Exercise material:
= Beginning of Section =
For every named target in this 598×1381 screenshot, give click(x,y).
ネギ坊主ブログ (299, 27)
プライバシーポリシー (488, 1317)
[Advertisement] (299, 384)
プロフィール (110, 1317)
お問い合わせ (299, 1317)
= End of Section =
= Beginning of Section =
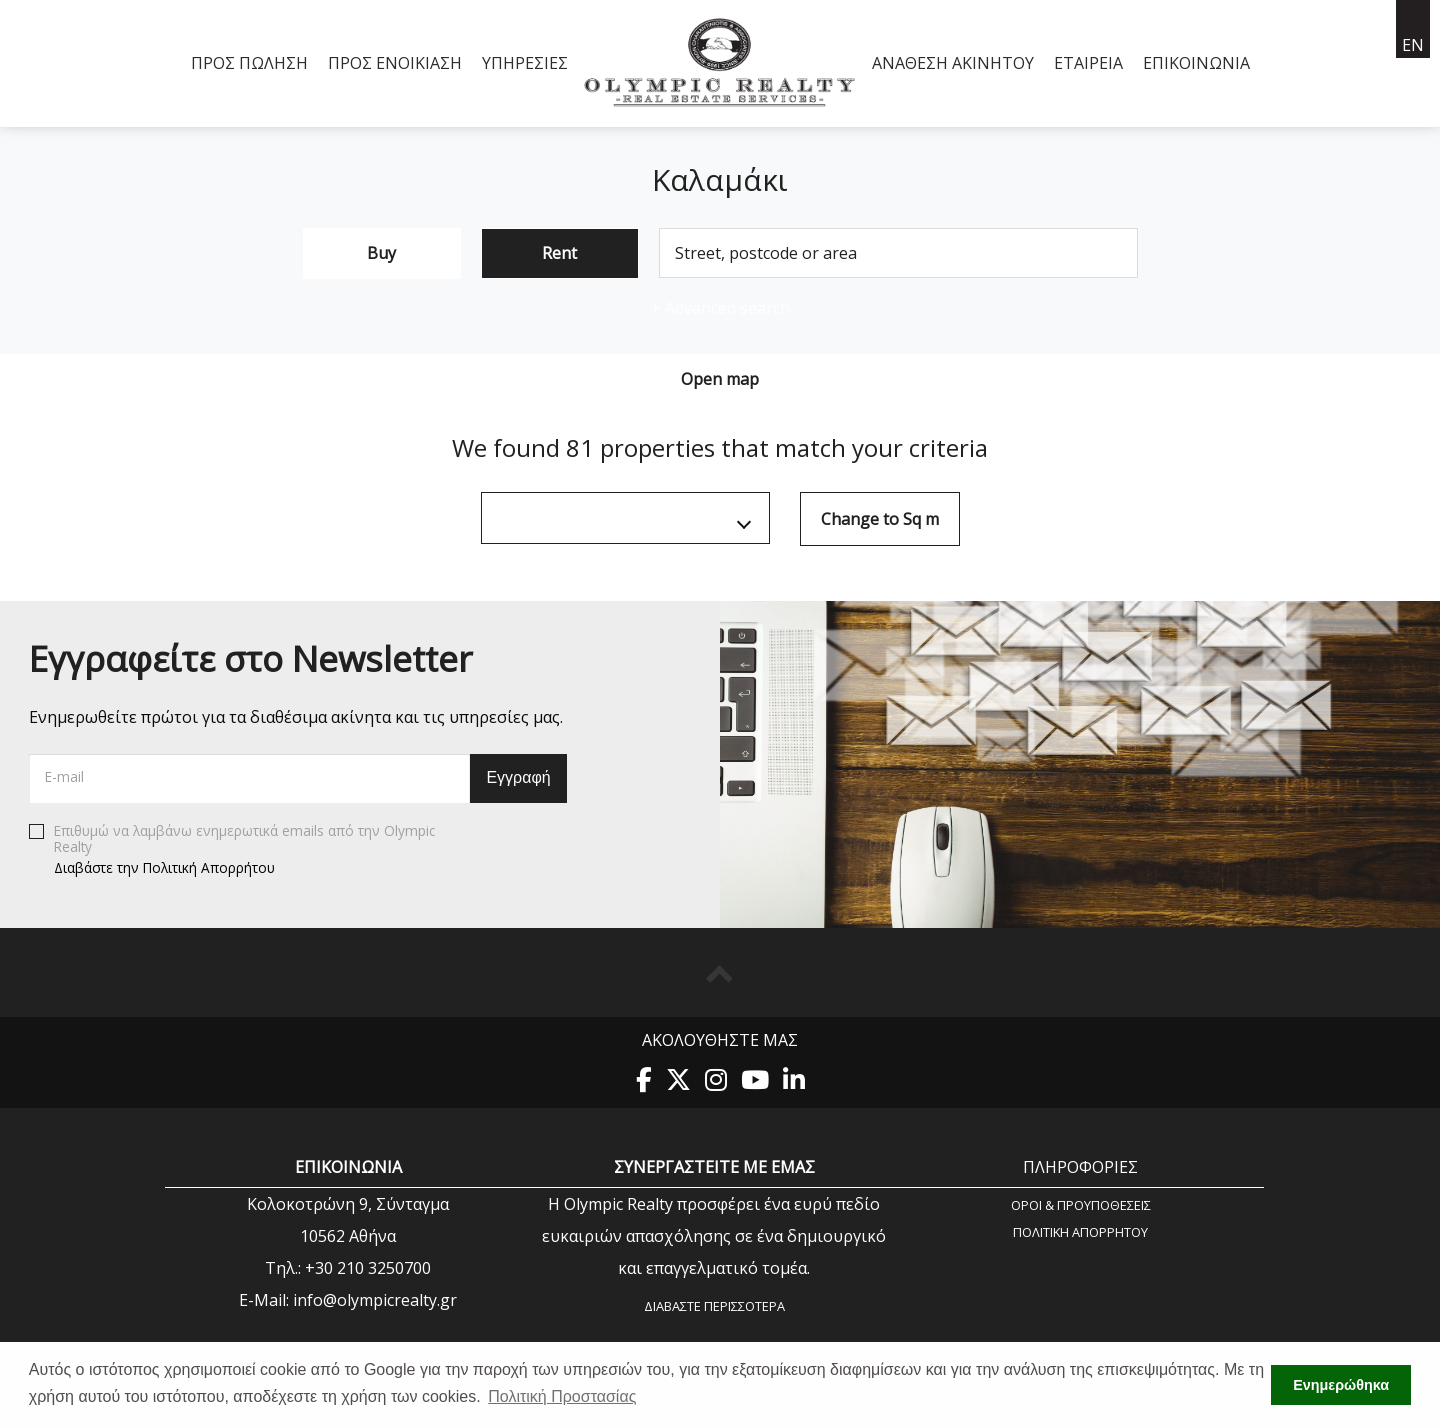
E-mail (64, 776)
= End of Section =
What the task requires: Output should match, line for line, the stretch of the material above from the line holding "ネギ坊主ブログ (299, 27)" through the line holding "お問い合わせ (299, 1317)".

Reply:
ネギ坊主ブログ (299, 27)
プライバシーポリシー (488, 1317)
[Advertisement] (299, 384)
プロフィール (110, 1317)
お問い合わせ (299, 1317)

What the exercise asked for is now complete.